The Royal Hotel is similarly bathed in shades of green, from the neon lights that circle the exterior of the eponymous pub to the baize of the pool table inside. There are sweating Kelly green tinnies of lager; pale, chartreuse glasses of “Sav Blanc”. The atmosphere is swampy, bilious. Along the back of the bar are rows of khaki snakes, brined and jarred: a rather on-the-nose phallic symbol, it seems, for the hyper masculine miners who make up most of the patrons.

Here, Garner is Hanna, a young, middle-class American backpacker – Jane-gone-on-holiday, if you will. When we meet her, she’s relaxing into the tourist lifestyle, carelessly snogging a stranger (The Worst Person in The World’s Herbert Nordrum) during a booze cruise of Sydney Harbour. But when Hanna’s friend and travelling companion Liv runs out of cash, the two are forced to take the only work available, tending bar in a remote mining community, where Hanna is unsettled by the leering clientele and the sign outside reading “fresh meat” above a pair of scribbled breasts. Liv tuts, dismisses these men are no different from the frat bros back home in the US. Judging by the look on Hanna’s face, it’s not quite the reassurance Liv thinks it is. It’s not long before the film bears out her anxieties.

Unfolding as a quiet thriller, The Royal Hotel will no doubt invite comparisons with contemporary releases such as Molly Manning Walker’s How to Have Sex (2023) and Susanna Fogel’s Cat Person (2023), films about power and coercion, and that dreadful grey area that isn’t quite – but really is – rape. It’s at its best when examining what women are willing to put up with: for the sake of politeness, for the sake of their livelihood and for the sake of their lives (and in Hanna’s case, perhaps, for the sake of her friendship). Watching Hanna mollify a mean drunk, I was reminded of Tabitha Lasley’s observation in her 2021 memoir ‘Sea State’, that girls “are taught to respond to the subtlest social cues, to beat a retreat at the first sign of a furrowed brow or crossed arms; boys to develop a benign tone-deafness to the very same signals.”

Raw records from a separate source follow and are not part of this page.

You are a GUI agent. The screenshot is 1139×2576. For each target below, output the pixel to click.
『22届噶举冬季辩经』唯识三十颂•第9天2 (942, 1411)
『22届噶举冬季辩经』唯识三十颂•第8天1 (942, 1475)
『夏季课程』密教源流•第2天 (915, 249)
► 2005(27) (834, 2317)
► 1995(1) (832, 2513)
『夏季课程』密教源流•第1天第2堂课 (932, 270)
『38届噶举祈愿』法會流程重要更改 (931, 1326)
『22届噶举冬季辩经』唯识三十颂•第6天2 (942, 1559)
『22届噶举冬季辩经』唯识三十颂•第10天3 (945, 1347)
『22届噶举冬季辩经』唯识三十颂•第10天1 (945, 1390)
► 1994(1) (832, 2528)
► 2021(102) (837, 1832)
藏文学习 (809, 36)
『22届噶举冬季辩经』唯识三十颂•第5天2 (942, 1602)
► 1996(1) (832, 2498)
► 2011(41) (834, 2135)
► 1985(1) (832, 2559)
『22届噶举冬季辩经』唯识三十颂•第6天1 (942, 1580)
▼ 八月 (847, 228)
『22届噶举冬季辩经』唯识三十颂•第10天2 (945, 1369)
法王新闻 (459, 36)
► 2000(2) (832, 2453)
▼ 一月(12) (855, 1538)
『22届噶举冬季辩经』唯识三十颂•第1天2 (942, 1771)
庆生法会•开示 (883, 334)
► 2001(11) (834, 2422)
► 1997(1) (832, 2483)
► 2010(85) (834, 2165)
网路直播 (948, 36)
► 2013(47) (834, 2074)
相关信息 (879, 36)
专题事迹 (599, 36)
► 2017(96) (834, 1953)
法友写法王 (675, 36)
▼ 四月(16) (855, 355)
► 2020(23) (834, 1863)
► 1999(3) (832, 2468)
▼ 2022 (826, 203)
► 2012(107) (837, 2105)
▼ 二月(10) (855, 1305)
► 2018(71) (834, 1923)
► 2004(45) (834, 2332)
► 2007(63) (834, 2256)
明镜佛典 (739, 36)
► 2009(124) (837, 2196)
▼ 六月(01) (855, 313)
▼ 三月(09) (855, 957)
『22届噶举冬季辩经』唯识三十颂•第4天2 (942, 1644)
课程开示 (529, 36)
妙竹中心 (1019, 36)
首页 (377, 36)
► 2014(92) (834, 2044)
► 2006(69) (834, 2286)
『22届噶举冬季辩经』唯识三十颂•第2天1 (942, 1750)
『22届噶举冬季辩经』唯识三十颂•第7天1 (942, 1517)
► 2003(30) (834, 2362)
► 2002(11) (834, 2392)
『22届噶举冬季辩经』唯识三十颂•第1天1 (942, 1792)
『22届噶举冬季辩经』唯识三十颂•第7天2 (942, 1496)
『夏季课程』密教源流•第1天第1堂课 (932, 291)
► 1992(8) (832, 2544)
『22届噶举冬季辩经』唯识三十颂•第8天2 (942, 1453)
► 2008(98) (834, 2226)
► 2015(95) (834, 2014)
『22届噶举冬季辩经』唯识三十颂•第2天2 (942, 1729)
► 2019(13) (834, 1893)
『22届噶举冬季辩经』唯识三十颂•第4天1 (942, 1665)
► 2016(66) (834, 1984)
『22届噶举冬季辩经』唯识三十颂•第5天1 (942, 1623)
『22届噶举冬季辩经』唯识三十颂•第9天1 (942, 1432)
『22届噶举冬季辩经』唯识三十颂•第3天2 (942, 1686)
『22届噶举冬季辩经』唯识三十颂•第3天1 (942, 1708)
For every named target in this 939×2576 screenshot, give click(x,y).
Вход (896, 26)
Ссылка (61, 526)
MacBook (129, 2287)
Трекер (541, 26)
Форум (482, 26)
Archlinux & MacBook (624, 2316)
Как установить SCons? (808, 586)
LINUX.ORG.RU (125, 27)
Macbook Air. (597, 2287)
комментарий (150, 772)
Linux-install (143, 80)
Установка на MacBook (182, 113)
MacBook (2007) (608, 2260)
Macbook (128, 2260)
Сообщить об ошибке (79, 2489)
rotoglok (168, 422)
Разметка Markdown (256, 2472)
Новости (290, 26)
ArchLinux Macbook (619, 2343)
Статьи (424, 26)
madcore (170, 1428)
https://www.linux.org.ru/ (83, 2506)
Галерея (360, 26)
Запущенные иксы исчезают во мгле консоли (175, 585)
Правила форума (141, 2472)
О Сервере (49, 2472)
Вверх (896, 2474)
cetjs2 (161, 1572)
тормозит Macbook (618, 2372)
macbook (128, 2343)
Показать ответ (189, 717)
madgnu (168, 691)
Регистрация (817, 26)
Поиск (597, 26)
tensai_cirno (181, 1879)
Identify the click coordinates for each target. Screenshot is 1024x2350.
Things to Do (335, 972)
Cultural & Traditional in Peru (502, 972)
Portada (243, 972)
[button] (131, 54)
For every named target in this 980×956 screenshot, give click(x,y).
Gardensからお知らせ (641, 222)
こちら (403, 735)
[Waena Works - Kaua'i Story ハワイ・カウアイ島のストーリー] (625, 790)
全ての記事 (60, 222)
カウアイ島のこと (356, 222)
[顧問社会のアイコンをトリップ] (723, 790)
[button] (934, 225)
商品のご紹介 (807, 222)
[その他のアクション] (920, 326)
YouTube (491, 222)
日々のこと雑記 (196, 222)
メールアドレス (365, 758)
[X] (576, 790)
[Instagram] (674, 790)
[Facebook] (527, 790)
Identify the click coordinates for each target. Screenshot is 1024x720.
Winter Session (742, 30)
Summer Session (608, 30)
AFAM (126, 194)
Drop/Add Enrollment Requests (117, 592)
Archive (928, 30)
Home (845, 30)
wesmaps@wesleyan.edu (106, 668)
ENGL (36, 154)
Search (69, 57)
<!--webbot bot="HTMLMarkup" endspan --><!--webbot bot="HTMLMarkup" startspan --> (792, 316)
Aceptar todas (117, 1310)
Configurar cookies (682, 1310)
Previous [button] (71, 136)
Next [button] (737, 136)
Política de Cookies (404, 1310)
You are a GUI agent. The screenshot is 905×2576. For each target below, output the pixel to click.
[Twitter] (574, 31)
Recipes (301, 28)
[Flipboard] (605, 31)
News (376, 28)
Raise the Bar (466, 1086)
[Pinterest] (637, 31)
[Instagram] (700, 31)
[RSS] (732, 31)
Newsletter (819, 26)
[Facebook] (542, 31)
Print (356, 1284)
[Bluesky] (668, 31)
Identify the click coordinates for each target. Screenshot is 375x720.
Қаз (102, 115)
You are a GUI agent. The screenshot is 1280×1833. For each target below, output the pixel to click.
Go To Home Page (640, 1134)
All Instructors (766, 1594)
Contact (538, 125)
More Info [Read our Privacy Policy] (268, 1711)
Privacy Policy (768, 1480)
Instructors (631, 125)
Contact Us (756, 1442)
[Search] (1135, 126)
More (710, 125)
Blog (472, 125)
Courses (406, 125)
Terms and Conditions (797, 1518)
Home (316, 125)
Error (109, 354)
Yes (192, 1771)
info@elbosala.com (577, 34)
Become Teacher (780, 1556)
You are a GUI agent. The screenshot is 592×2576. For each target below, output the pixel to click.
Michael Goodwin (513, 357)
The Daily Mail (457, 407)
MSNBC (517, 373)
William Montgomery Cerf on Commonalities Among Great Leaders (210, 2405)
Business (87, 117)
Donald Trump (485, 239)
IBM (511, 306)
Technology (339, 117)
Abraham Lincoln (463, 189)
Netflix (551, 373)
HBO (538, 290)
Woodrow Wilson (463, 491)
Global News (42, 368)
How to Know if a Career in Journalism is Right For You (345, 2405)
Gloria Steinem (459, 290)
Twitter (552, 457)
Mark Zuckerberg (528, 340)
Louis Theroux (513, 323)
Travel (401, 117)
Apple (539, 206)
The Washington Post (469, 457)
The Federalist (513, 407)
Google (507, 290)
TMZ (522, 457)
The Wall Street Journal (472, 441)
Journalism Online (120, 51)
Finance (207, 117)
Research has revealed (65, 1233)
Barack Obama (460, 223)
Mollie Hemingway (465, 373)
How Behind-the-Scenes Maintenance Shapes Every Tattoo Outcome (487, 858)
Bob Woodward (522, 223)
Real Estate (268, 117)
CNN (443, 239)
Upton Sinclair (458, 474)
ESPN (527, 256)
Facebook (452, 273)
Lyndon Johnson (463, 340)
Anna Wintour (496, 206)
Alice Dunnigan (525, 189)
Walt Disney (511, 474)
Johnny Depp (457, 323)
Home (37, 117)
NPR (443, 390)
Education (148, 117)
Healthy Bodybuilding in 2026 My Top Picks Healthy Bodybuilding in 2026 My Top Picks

Like The Assistant, the film is based on fact (in this case the events detailed in the 2016 documentary Hotel Coolgardie), although Green takes more liberties with her material here, leaning into the film’s generic aspects and making explicit what was implicit in the earlier work. The Royal Hotel is a less subtle work than The Assistant. Partly the difference is one of scale – the sheer numbers of men here are overwhelming – and a shift from social to physical power. The accumulation of beards and scars and veiny, tattooed forearms and steel-toed boots is a stark reminder that these men are bigger and stronger than Hanna and Liv: they can take what they want, they don’t have to ask for it. Partly it has to do with the peculiarity of those predominantly male environments such as rigs and mining towns that are perpetually on the verge of implosion (Lars von Trier’s Breaking the Waves springs to mind here). Hanna and Liv’s arrival into town is a match to powder keg.

The weaker men use alternative methods to stalk their prey: authority (Daniel Henshall’s snake-eyed Dolly), guilelessness (James Frecheville’s cloddish Teeth), charm (Toby Wallace’s baby-faced Matty). Still, Green makes clear that it’s all of a piece. Even Hanna’s ostensible knight-in-shining armour ultimately opts to side with the lads. To curmudgeonly bar owner Billy (Hugo Weaving) she’s a “smart cunt”, to the patrons she’s a “sour cunt”, but what the film makes brutally, hopelessly clear is that little matter however they qualify it, to these men – to all men, perhaps – Hanna will only ever be one thing. 

► The Royal Hotel is in the Official Competition at the 2023 London Film Festival; it is scheduled for release in UK cinemas on 3 November.